One was a story about a woman who plucked out her own eyeball and gave it to her blind husband so he could see again. McKinley said Sisouvanh Synhavong seemed surprised when she was told that it wasn't medically possible for that to happen.

McKinley said Sisouvanh Synhavong also told her a story about a woman who gave birth to an elephant and was "adamant that it had happened" even when McKinley told her itwasn't possible.

Other witnesses who worked at Avalon Health Care Center with Sisouvanh Synhavong testified about how Sisouvanh Synhavong told them things that weren't true.

Vanessa Juarez said Sisouvanh Synhavong showed her a picture that she said was of her wedding, but Juarez said it looked more like people dressed up for a dance or prom, not a wedding.

Amanda Mancill said she was given an invitation to Sisouvanh Synhavong's April 28, 2007, wedding at her parents' house on 19th Avenue in Kennewick. Sisouvanh Synhavong was supposed to be marrying a man with a Russian last name, she said.

Mancill said she couldn't go to the wedding because she was working, but she called later that night and Sisouvanh Synhavong said they were at a Chinese restaurant in Richland.

Mancill said she and Juarez went there around 10:30 p.m. and it was closed. When she called Sisouvanh Synhavong again, she told them she had left.
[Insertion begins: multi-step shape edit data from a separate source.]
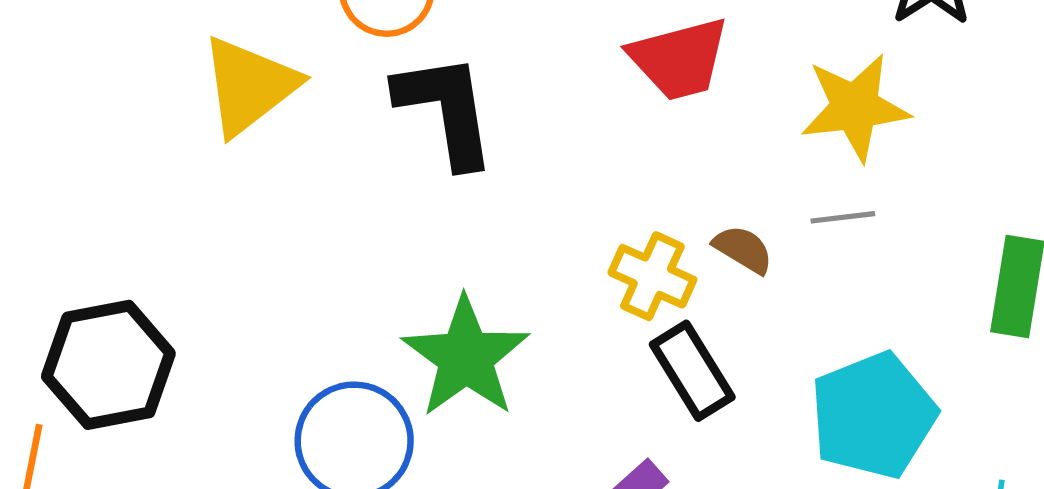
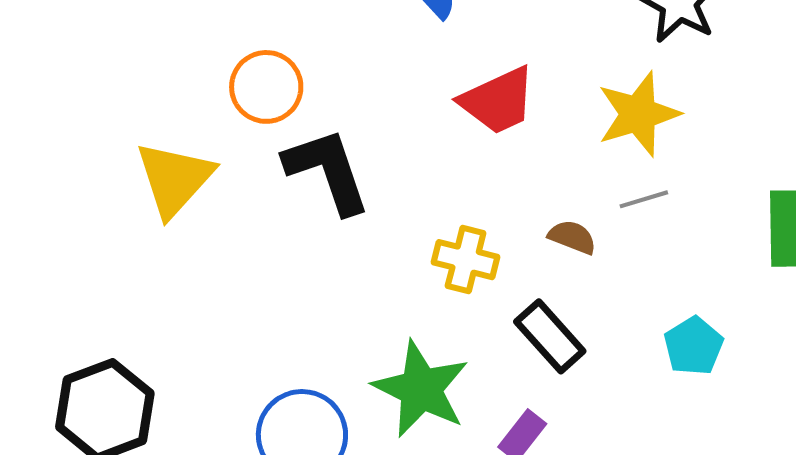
yellow cross: (652, 276) -> (466, 260), moved
green star: (466, 357) -> (421, 389), moved
cyan pentagon: (873, 415) -> (694, 346), size x0.6

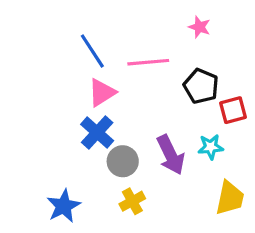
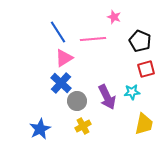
pink star: (199, 27) -> (114, 17), moved
black pentagon: (201, 86) -> (140, 41), moved

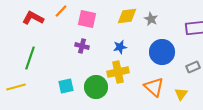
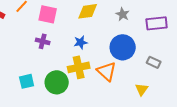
gray star: (151, 19) -> (123, 14), moved
gray rectangle: (193, 67) -> (154, 62), turned 48
orange triangle: (154, 87) -> (107, 71), moved

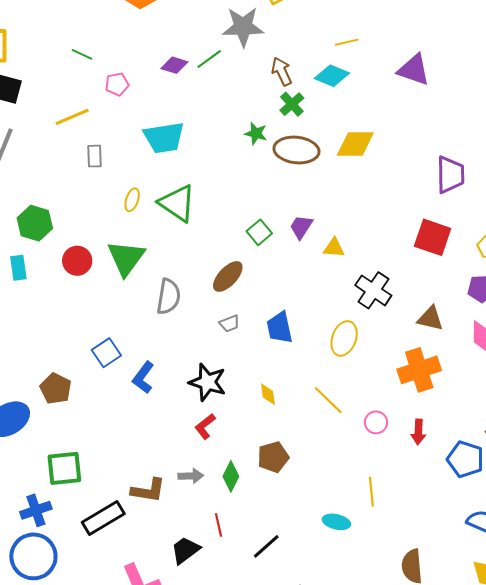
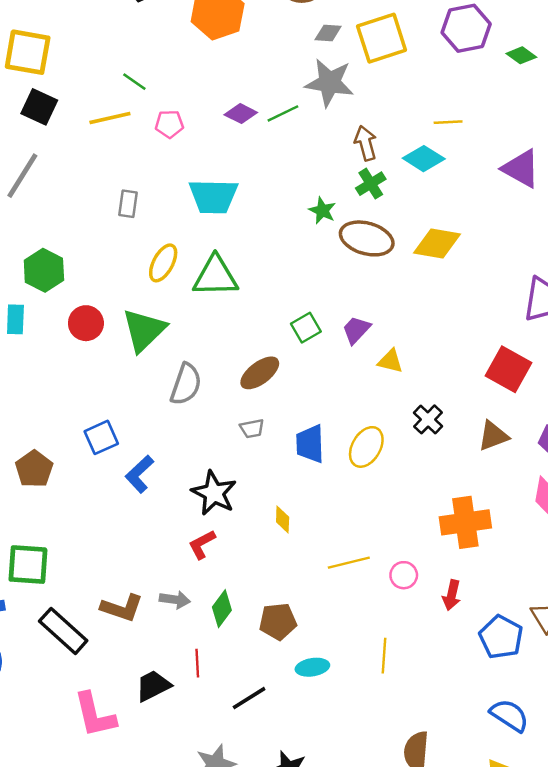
yellow line: (72, 117) -> (110, 118), moved
yellow ellipse: (132, 200) -> (163, 263), size x1.4
green triangle: (177, 203) -> (215, 276), turned -45
black cross: (373, 290) -> (428, 419), size x0.7
brown triangle: (430, 318) -> (493, 436), moved, turned -44
yellow ellipse: (344, 338) -> (366, 447), moved
yellow line: (328, 400) -> (349, 563), moved, turned -68
brown pentagon: (273, 457) -> (278, 621), moved
black rectangle: (103, 518) -> (63, 631), turned 63
cyan ellipse: (336, 522) -> (312, 667), moved, turned -32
"We asked her to come back so we could meet her husband and she said he was shy and didn't want to come back," Mancill said, adding that she later learned Sisouvanh Synhavong never did get married.

Sisouvanh Synhavong's uncle also testified about how the family moved to the United States in 1991, and he served as the babysitter for Sisouvanh Synhavong and her younger sister while the parents went to work.
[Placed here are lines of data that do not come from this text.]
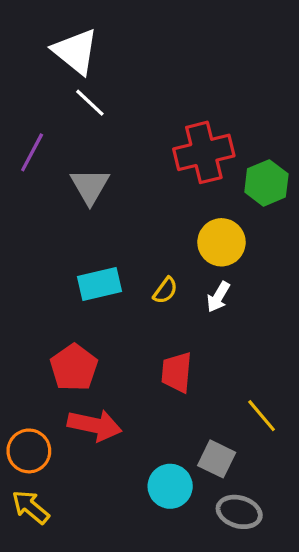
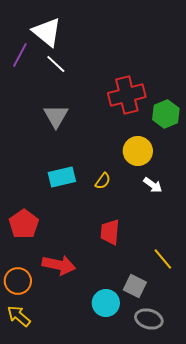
purple line: (32, 152) -> (20, 55), moved
white arrow: (218, 297) -> (153, 185), moved, turned -84
red pentagon: (74, 367) -> (24, 224), moved

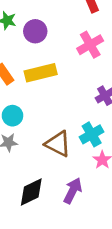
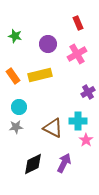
purple circle: (35, 31) -> (48, 44), moved
cyan cross: (92, 134) -> (78, 121), turned 30

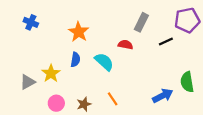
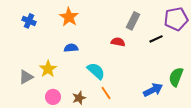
orange star: (79, 32) -> (69, 17), moved
blue semicircle: (75, 60) -> (71, 48), moved, turned -104
cyan semicircle: (104, 62) -> (96, 71), moved
green semicircle: (187, 82) -> (176, 77), turned 30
He said his niece's mother continued to beat and yell at her over things like getting dirty, not folding the blanket on her bed after getting up in the morning and not picking up toys after playing.

He characterized the way Sisouvanh Synhavong was punished as "extremely beyond" normal spanking and said her mother would hit her with a fly swatter or with a wooden cooking spoon until the spoon broke.

Social service workers in Minnesota, where the family lived at the time, were called to school once after Sisouvanh Synhavong was hit, took her to the hospital and removed her from the home, Noi Sisouvanh said.

Noi Sisouvanh, who still lives in Austin, Minn., said he hasn't seen Sisouvanh Synhavong's family since about 1995. He said Sisouvanh Synhavong's mother often would yell at her and say things like she wished Sisouvanh Synhavong never was born or that she had died when she was young.

"Sometimes Phiengchai ... would talk to (her doll) and say, 'I wish mommy never hit,' " he said. "She always says she's a princess, and she's a movie star. When she talked to dolls, she said, 'Mommy will make a lot of money and take good care of you."

Testimony continues today at the Benton County Justice Center.